Perhaps he is more pre-occupied with plans for spending the €308,000 he is expected to be given from the public purse next year, having announced his decision not to seek re-election, but Minister for Justice and Law Reform, Dermot Ahern has failed to fulfil the commitment he made in August this year to introduce legislation to give effect to a House Price Database (you can confirm this failure by examining the Amendments Notice, Amendments Tabled and Amendments Made pages from the Oireachtas website). The Minister’s commitment – reproduced in full below – was to introduce an amendment to the Property Services (Regulation) Bill 2009 which would put in place the foundation for the HPD. And the commitment was to introduce the legislation “in the next Dail session” which ended just over a week ago. The commitment was, to use the Minister’s own recent untruthful words, “a fiction”.
Called for at least as long ago as 1973 in the Kenny Report, you might have hoped that the Site Valuation Tax which the government has undertaken to put in place in the next three years under the watchful eye of the IMF, might necessitate a HPD. Not necessarily and there might be other ways of introducing a site tax without a public HPD.
In addition to providing basic transparency in the residential property market, a HPD would help counter unlawful transfers, something pre-occupying the media at present even if RTE was careful to emphasise that the transfers covered in its Prime Time Investigates programme last Monday were not alleged to have been unlawful.
Why has Minister Ahern failed to fulfil his commitment? You can speculate but it is certainly a curiosity about Ireland’s modern administration that successive Fianna Fail, Fine Gael, Labour administrations have all failed to put in place a register which they all ostensibly support. Why has Minister Dermot Ahern specifically failed to introduce the legislation now?

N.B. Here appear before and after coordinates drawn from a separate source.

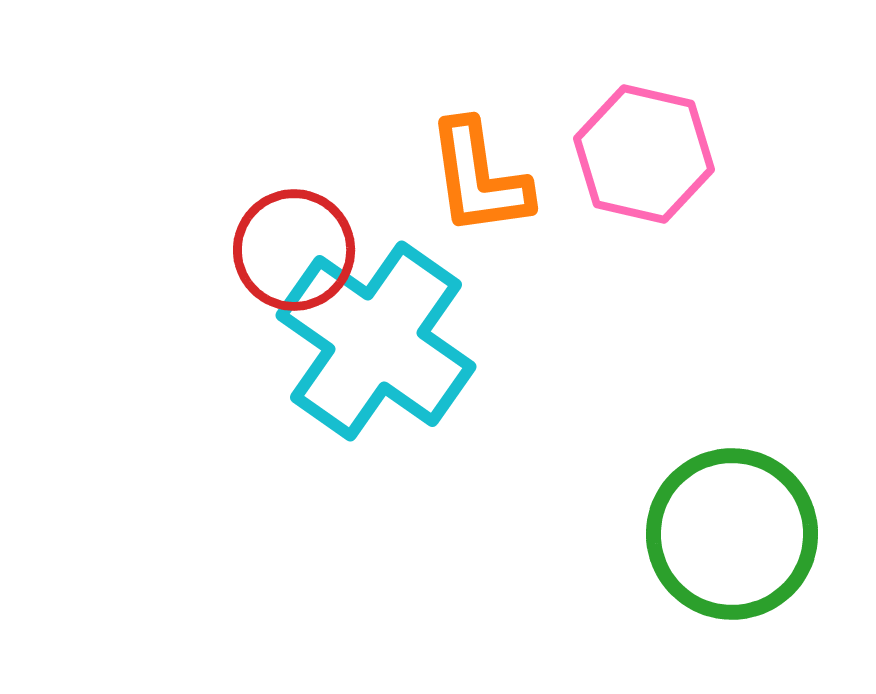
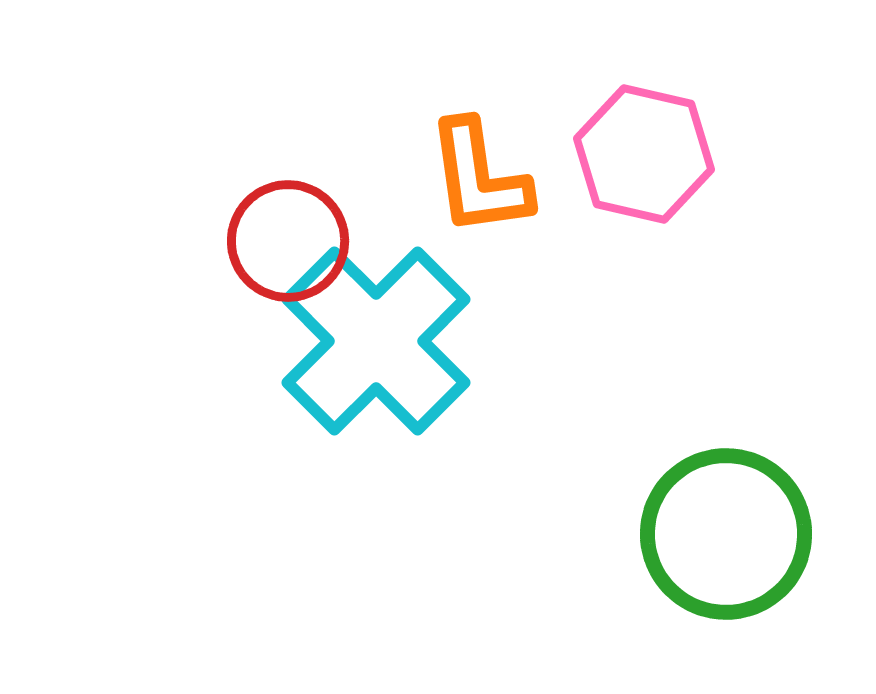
red circle: moved 6 px left, 9 px up
cyan cross: rotated 10 degrees clockwise
green circle: moved 6 px left
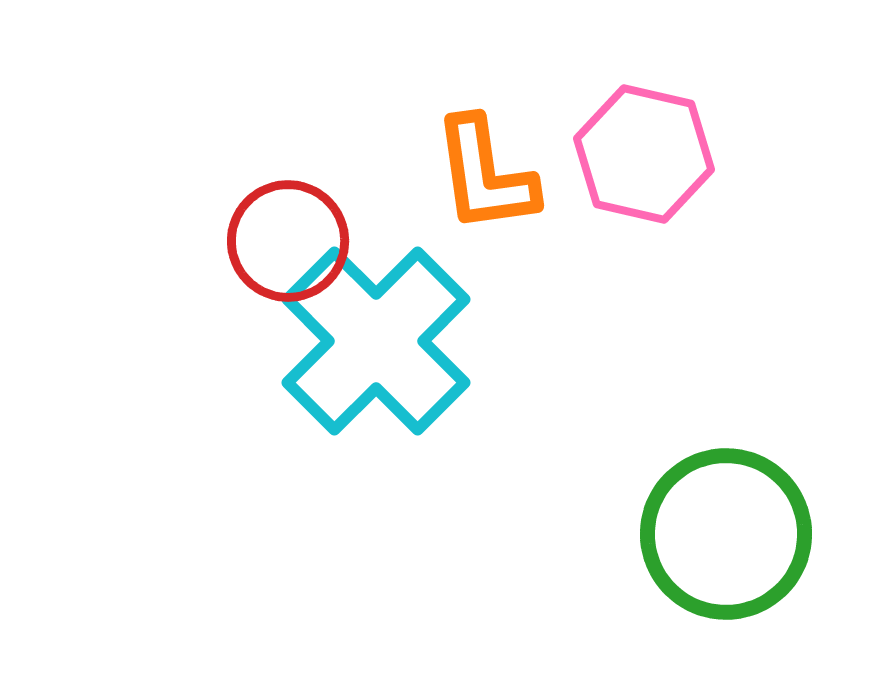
orange L-shape: moved 6 px right, 3 px up
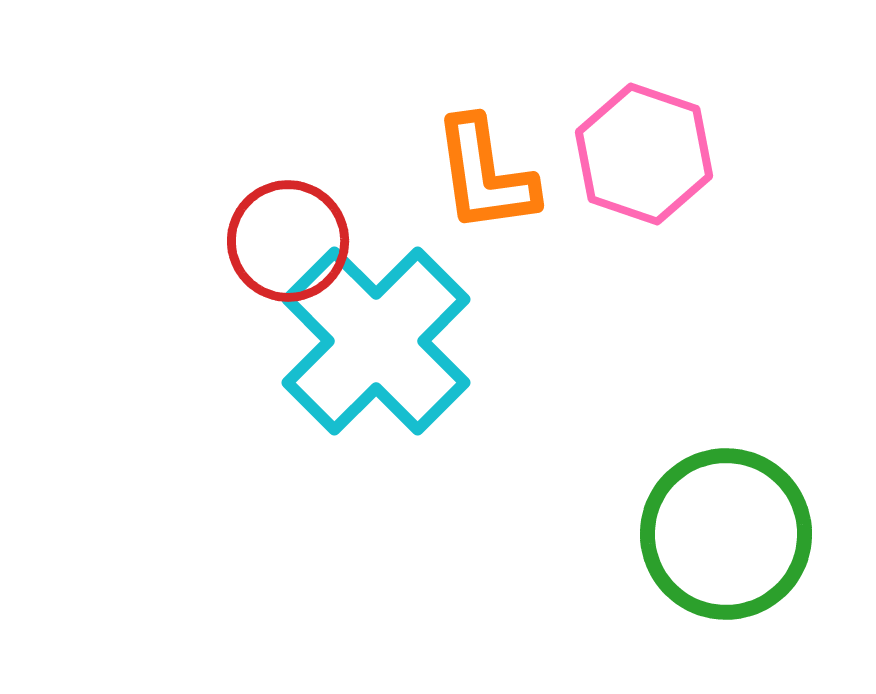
pink hexagon: rotated 6 degrees clockwise
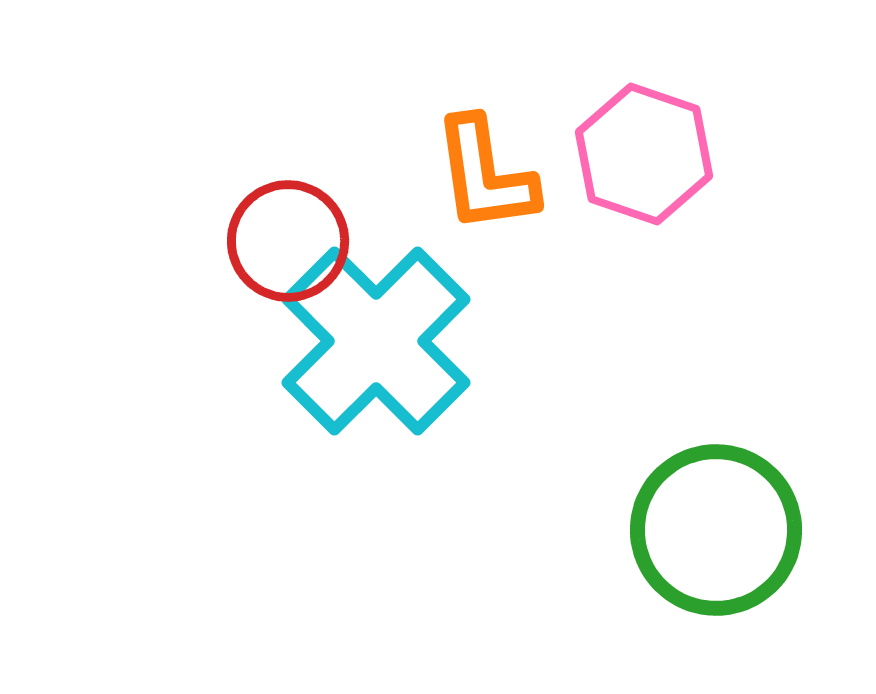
green circle: moved 10 px left, 4 px up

There certainly isn’t any legislative issue – witness the passage of the controversial and deeply undemocratic Credit Institutions (Stabilisation) Bill though the Dail and Seanad in hours.
Of course the information required by a HPD is already held by the Revenue Commissioners (Irish tax authorities) and is presumably held by estate agents who might officially be prevented from sharing the information but this is not a country known for keeping watertight secrets.
There is a dedicated page for tracking progress, or lack thereof, here.
“The Minister for Justice and Law Reform, Dermot Ahern, T.D., announced today the establishment of a new property database reflecting market trends and house prices.
The Minister said statutory responsibility for publishing property sales prices would be allocated to the Property Services Regulatory Authority which is based in Navan, County Meath.
Minister Ahern said he would table amendments to this effect to the Property Services (Regulation) Bill 2009 – which will establish the Authority on a statutory basis – during the next Dail session, and would also bring forward any necessary amendments to the Data Protection Acts to facilitate the publication of sale price data by the Authority.
The Minister said that his proposals would give effect to a commitment in the renewed Programme for Government to facilitate publication of property price data in order to improve market transparency and early detection of market trends.
The Minister said: “I am very aware of the need for reliable and up to date data on house prices and other property. The Property Services Regulatory Authority will be in a position to ensure timely publication of this data as soon as the legislation is enacted later this year”.
The Minister added that, in accordance with the Programme for Government, the Department of the Environment, Heritage and Local Government would create and maintain a House Price Database in which the details of residential and commercial property sales will be maintained for statistical purposes.”